Shares in Chinese internet giant Tencent’s e-book arm, China Literature, surged more than 60 percent on their debut on the Hong Kong stock exchange Wednesday, after raising US $1.1 billion in an IPO.
Shares in China Literature, the country’s biggest online publishing business and Tencent’s answer to Amazon’s Kindle Store, opened at HK $90 ($11.53), which is 63.6 percent more than its HK $55 IPO price, and shot up a further 14.3 percent to HK $102.9 in a little over an hour of trading.
The company calls itself a “pioneer” of China’s online literature market, carrying 6.4 million writers and 9.6 million literary works.
Analyst Dickie Wong told AFP that investors saw a lot of potential in China Literature and its prospects for growth.
“I do see some of the authors, they can be very famous and some of their stories can become movies or soap operas and online games and cellphone games,” Wong, the executive director of research at Kingston Securities, said.
Tencent owns 62 percent of the firm, formerly known as China Reading, which was created through a merger between the internet giant’s online literature arm and another Chinese online publisher Shanda Cloudary.

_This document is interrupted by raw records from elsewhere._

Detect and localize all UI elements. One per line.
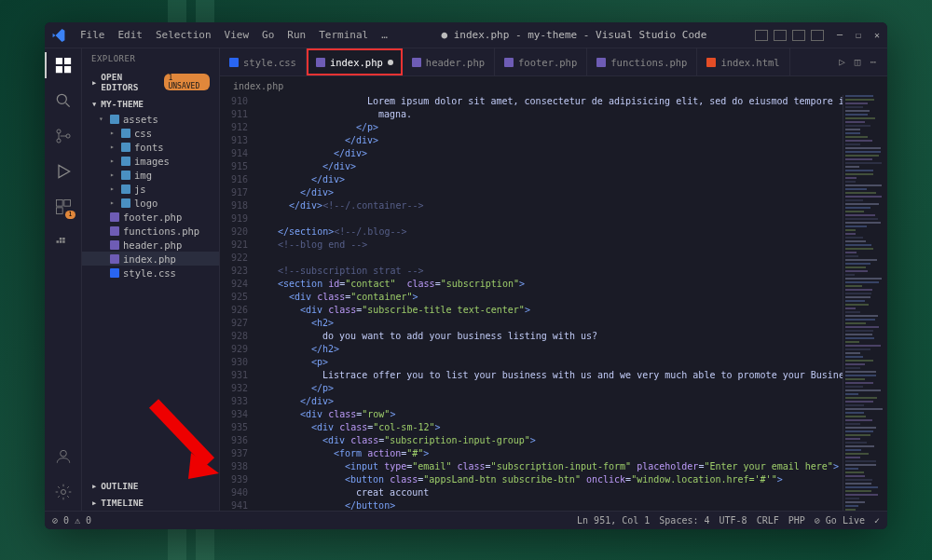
menu-view[interactable]: View xyxy=(219,27,255,43)
menu-…[interactable]: … xyxy=(376,27,393,43)
layout-controls[interactable] xyxy=(755,30,824,41)
folder-fonts[interactable]: ▸fonts xyxy=(82,140,219,154)
tab-index-php[interactable]: index.php xyxy=(307,48,403,75)
sidebar-title: EXPLORER xyxy=(82,48,219,69)
menu-bar: FileEditSelectionViewGoRunTerminal… xyxy=(75,27,393,43)
timeline-section[interactable]: ▸TIMELINE xyxy=(82,494,219,511)
svg-point-8 xyxy=(61,490,65,495)
menu-edit[interactable]: Edit xyxy=(113,27,149,43)
source-control-icon[interactable] xyxy=(54,127,73,145)
unsaved-badge: 1 UNSAVED xyxy=(164,74,210,90)
extensions-icon[interactable]: 1 xyxy=(54,198,73,216)
menu-selection[interactable]: Selection xyxy=(150,27,217,43)
status-item[interactable]: CRLF xyxy=(757,515,779,526)
close-button[interactable]: ✕ xyxy=(874,30,880,40)
tab-footer-php[interactable]: footer.php xyxy=(495,48,587,75)
status-bar: ⊘ 0 ⚠ 0 Ln 951, Col 1Spaces: 4UTF-8CRLFP… xyxy=(45,511,887,529)
settings-icon[interactable] xyxy=(54,483,73,501)
tab-header-php[interactable]: header.php xyxy=(403,48,495,75)
split-editor-icon[interactable]: ◫ xyxy=(855,56,861,68)
minimize-button[interactable]: ─ xyxy=(837,30,843,40)
menu-go[interactable]: Go xyxy=(256,27,280,43)
folder-images[interactable]: ▸images xyxy=(82,154,219,168)
svg-rect-6 xyxy=(56,208,62,214)
more-icon[interactable]: ⋯ xyxy=(870,56,876,68)
debug-icon[interactable] xyxy=(54,162,73,181)
run-icon[interactable]: ▷ xyxy=(839,56,845,68)
folder-img[interactable]: ▸img xyxy=(82,168,219,182)
menu-file[interactable]: File xyxy=(75,27,111,43)
svg-point-0 xyxy=(57,94,66,103)
tab-functions-php[interactable]: functions.php xyxy=(587,48,697,75)
status-left[interactable]: ⊘ 0 ⚠ 0 xyxy=(52,515,91,526)
status-item[interactable]: Ln 951, Col 1 xyxy=(577,515,650,526)
status-item[interactable]: Spaces: 4 xyxy=(659,515,709,526)
file-footer-php[interactable]: footer.php xyxy=(82,210,219,224)
window-title: ● index.php - my-theme - Visual Studio C… xyxy=(393,29,755,41)
folder-logo[interactable]: ▸logo xyxy=(82,196,219,210)
tab-style-css[interactable]: style.css xyxy=(220,48,307,75)
vscode-logo-icon xyxy=(52,29,65,42)
account-icon[interactable] xyxy=(54,447,73,466)
svg-point-3 xyxy=(65,134,69,138)
open-editors-section[interactable]: ▸ OPEN EDITORS 1 UNSAVED xyxy=(82,69,219,95)
titlebar: FileEditSelectionViewGoRunTerminal… ● in… xyxy=(45,22,887,48)
file-functions-php[interactable]: functions.php xyxy=(82,224,219,238)
docker-icon[interactable] xyxy=(54,233,73,252)
status-item[interactable]: PHP xyxy=(788,515,805,526)
svg-point-2 xyxy=(56,139,60,143)
menu-terminal[interactable]: Terminal xyxy=(313,27,374,43)
search-icon[interactable] xyxy=(54,91,73,110)
status-item[interactable]: ✓ xyxy=(874,515,880,526)
folder-assets[interactable]: ▾assets xyxy=(82,112,219,126)
minimap[interactable] xyxy=(843,95,887,511)
dirty-indicator-icon xyxy=(388,60,393,65)
folder-js[interactable]: ▸js xyxy=(82,182,219,196)
maximize-button[interactable]: ☐ xyxy=(856,30,861,40)
svg-point-7 xyxy=(60,450,66,457)
annotation-arrow-icon xyxy=(140,399,233,483)
breadcrumbs[interactable]: index.php xyxy=(220,76,887,95)
svg-point-1 xyxy=(56,130,60,133)
file-header-php[interactable]: header.php xyxy=(82,238,219,252)
activity-bar: 1 xyxy=(45,48,82,511)
project-section[interactable]: ▾ MY-THEME xyxy=(82,95,219,112)
status-item[interactable]: ⊘ Go Live xyxy=(815,515,865,526)
explorer-icon[interactable] xyxy=(54,56,73,75)
menu-run[interactable]: Run xyxy=(281,27,311,43)
folder-css[interactable]: ▸css xyxy=(82,126,219,140)
code-editor[interactable]: 9109119129139149159169179189199209219229… xyxy=(220,95,887,511)
svg-rect-5 xyxy=(63,200,70,207)
editor-tabs: style.cssindex.phpheader.phpfooter.phpfu… xyxy=(220,48,887,76)
file-style-css[interactable]: style.css xyxy=(82,266,219,280)
file-index-php[interactable]: index.php xyxy=(82,252,219,266)
status-item[interactable]: UTF-8 xyxy=(720,515,747,526)
svg-rect-4 xyxy=(56,200,62,207)
tab-index-html[interactable]: index.html xyxy=(697,48,789,75)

Jackson Wong of Huarong International Securities said that the demand for internet companies is very high in the southern Chinese city.
“The concept that this kind of company will be the leader or changing people’s lives, I think this is creating a kind of hype,” he said, drawing parallels between Tencent’s rise and Amazon’s success.
Amazon founder Jeff Bezos is currently the world’s richest man worth $95.1 billion, overtaking Bill Gates, worth $88.5 billion, according to Bloomberg News’ Billionaire Index.
The Shanghai-based firm is the fifth-largest IPO in the city this year, according to Bloomberg News, as the Asian financial hub is increasingly becoming a destination for tech companies.
Popular selfie app developer Meitu debuted on the Hong Kong stock exchange in December after raising $629 million in the largest IPO by a tech company in the city in almost a decade.
Meitu targets teenagers and young adults who use the beautifying app to retouch selfie photos.
“I do think that in the future there would be more and more internet related companies listed in Hong Kong because they can see this time, especially with China Literature, they did quite well,” analyst Dickie Wong said.
Video game accessories maker Razer is also looking to list in Hong Kong and is expected to raise at least $400 million.